§ **PROBLEM TO WORK ON**
From the entries below, gather every line containing the string "header".

§ **DATA FOR THE TASK**
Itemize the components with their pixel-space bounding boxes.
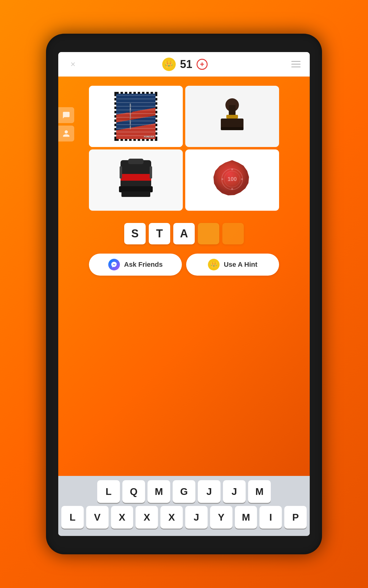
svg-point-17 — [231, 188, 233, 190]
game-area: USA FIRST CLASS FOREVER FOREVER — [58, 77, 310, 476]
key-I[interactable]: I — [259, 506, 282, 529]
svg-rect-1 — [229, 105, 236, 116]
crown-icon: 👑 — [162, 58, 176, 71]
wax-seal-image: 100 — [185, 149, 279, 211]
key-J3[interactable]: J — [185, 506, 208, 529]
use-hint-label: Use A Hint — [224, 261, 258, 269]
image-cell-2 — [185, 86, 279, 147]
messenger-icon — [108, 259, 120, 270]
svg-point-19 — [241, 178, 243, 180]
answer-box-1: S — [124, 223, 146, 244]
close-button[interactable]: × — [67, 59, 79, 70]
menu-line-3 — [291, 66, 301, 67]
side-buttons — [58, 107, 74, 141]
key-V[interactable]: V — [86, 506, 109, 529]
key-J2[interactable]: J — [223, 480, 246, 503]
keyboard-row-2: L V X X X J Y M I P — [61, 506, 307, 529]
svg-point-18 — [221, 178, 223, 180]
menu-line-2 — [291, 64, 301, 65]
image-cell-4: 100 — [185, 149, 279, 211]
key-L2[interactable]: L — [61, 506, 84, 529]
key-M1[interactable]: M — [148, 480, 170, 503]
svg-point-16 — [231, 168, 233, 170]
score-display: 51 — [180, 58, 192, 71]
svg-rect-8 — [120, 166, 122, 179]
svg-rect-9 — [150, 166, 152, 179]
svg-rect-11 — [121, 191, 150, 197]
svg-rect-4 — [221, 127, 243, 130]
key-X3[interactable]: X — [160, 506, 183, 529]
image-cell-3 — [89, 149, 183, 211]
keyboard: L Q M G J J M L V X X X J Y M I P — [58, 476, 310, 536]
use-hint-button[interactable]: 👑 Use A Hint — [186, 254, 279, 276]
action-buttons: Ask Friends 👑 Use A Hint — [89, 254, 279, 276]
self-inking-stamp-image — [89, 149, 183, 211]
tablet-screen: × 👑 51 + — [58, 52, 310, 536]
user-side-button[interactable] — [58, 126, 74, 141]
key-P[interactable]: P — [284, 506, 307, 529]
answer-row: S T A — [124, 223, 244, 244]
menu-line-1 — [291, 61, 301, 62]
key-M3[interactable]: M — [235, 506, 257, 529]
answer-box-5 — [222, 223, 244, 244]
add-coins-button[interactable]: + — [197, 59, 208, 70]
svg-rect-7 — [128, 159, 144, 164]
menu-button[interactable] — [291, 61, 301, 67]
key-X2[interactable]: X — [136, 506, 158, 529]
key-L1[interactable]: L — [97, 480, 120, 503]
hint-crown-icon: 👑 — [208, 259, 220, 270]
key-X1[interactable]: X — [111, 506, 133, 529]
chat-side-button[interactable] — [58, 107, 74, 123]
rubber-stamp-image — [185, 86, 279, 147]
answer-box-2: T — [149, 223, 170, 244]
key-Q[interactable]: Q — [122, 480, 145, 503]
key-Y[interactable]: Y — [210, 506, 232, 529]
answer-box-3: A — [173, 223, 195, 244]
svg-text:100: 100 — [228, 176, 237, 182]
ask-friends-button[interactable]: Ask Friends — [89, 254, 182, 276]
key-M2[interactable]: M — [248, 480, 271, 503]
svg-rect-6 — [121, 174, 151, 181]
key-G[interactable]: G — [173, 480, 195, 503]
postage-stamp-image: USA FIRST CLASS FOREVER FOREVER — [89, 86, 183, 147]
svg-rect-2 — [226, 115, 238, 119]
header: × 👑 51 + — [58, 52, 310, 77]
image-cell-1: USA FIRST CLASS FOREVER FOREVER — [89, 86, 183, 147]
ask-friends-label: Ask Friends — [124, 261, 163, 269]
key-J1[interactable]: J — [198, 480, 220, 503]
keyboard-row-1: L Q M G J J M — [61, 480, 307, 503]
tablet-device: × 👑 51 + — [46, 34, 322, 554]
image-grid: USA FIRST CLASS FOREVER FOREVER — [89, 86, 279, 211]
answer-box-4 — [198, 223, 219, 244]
--
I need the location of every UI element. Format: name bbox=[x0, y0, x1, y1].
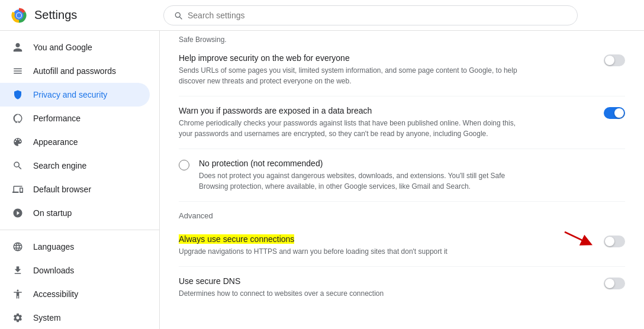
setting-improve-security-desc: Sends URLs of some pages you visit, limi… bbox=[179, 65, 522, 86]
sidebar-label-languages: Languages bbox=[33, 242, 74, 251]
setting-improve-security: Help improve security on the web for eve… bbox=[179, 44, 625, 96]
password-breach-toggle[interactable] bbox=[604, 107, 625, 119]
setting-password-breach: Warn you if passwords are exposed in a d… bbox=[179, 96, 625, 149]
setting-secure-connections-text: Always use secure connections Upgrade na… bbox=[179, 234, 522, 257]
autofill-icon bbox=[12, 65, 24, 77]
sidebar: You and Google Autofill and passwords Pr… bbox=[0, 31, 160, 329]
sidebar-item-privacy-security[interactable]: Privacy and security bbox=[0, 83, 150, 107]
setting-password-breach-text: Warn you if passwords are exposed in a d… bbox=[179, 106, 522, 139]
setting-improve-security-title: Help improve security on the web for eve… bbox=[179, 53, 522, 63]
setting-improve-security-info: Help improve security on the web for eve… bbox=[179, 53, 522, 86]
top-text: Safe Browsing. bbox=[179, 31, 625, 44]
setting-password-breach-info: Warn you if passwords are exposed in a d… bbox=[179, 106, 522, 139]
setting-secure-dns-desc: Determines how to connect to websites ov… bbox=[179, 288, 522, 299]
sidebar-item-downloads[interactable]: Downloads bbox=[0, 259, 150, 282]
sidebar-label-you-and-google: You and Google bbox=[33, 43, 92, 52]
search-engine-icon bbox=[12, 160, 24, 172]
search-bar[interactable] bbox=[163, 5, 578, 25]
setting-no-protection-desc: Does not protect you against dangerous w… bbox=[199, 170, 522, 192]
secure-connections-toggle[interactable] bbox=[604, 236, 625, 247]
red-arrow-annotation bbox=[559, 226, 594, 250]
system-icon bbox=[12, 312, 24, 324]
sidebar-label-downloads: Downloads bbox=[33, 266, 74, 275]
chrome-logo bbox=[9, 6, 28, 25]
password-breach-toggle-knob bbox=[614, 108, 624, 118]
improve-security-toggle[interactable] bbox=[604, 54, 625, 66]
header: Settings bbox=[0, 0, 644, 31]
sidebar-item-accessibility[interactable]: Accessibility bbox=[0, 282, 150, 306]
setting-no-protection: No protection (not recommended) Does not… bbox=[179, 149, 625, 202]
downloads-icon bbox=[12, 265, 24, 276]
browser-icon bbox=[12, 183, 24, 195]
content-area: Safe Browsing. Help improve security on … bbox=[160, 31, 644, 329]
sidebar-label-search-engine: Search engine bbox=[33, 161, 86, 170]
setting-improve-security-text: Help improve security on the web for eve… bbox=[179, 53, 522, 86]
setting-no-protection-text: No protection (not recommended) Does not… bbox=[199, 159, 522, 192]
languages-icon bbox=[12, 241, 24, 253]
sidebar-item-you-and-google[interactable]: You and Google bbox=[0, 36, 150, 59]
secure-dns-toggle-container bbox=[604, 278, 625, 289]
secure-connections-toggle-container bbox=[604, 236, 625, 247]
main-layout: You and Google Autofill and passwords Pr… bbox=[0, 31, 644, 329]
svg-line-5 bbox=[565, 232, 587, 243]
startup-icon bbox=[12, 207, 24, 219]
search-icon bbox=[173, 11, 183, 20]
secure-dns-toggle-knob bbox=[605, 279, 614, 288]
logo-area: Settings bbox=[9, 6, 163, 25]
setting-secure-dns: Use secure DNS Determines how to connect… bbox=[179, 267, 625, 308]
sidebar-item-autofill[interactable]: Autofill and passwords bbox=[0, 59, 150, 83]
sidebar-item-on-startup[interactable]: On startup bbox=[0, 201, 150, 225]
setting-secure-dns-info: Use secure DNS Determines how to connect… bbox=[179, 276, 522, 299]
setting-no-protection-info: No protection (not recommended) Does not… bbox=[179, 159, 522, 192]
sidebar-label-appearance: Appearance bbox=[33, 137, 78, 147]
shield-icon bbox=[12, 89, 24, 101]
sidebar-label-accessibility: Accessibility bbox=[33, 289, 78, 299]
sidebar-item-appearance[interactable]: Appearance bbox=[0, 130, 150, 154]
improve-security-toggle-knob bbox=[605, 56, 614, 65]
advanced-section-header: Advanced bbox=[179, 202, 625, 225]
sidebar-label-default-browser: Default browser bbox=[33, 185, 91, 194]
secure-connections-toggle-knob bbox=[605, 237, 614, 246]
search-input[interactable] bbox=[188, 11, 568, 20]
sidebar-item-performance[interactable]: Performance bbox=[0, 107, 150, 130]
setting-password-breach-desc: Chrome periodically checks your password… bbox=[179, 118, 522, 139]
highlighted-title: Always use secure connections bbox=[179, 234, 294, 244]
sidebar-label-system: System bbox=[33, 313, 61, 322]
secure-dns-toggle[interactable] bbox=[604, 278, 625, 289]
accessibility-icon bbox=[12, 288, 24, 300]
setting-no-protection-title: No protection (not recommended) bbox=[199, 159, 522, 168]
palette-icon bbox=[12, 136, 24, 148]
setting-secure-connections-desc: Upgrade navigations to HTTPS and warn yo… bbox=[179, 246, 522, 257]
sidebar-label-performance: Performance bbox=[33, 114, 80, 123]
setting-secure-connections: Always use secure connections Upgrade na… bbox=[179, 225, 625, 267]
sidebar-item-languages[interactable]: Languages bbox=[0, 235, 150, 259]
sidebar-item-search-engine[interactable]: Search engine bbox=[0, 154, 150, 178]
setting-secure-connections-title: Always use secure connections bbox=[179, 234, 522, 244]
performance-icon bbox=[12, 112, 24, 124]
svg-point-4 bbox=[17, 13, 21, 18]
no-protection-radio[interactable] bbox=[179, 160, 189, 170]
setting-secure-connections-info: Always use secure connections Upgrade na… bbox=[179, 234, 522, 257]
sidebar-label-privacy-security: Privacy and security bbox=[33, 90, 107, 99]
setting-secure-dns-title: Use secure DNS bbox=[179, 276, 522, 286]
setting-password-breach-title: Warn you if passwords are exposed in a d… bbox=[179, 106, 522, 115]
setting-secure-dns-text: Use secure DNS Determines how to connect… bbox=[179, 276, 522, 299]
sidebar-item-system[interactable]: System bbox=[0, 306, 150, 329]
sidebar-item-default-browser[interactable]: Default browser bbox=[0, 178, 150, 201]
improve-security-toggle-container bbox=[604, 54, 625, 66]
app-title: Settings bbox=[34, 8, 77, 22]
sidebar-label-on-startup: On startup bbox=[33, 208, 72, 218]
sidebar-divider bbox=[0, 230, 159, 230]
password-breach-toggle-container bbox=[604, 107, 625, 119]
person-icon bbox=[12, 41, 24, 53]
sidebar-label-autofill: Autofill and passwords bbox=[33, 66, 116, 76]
* * *
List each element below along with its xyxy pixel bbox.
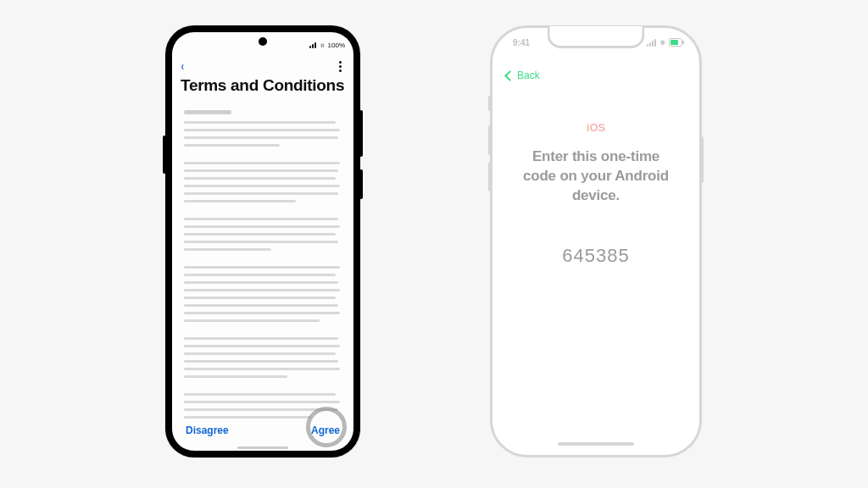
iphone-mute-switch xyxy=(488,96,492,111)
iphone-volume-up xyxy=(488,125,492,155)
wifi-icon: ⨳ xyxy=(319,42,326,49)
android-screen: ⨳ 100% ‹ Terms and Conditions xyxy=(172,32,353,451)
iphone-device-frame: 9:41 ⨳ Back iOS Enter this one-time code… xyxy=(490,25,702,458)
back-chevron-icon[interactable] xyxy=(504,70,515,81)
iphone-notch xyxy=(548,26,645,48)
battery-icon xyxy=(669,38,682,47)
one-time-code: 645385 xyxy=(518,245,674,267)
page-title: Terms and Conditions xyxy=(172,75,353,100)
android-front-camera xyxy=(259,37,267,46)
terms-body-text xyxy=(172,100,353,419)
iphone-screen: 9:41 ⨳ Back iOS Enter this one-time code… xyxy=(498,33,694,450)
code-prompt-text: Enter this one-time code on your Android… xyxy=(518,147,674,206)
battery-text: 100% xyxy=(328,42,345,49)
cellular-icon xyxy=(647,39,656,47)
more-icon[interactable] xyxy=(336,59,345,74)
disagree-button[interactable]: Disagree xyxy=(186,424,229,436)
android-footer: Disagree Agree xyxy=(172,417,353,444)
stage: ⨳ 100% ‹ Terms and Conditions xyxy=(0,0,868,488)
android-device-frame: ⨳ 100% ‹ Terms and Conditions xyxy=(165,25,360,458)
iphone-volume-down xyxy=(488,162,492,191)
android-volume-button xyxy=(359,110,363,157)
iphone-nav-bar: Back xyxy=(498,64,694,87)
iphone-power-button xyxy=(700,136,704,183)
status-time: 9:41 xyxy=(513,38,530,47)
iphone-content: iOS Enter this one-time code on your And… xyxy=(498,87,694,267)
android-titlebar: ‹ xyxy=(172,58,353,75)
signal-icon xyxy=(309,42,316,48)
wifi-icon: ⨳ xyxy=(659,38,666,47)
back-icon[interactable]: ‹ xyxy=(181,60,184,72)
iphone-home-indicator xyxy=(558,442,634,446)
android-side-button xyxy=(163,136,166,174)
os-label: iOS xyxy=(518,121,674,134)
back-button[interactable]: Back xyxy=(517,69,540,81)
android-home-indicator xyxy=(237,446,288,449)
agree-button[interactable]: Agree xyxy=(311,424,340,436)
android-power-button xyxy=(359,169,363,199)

§ **RESPONSE BOX**
header: × 👑 51 + — [58, 52, 310, 77]
header: Settings bbox=[0, 0, 644, 31]
advanced-section-header: Advanced bbox=[179, 202, 625, 225]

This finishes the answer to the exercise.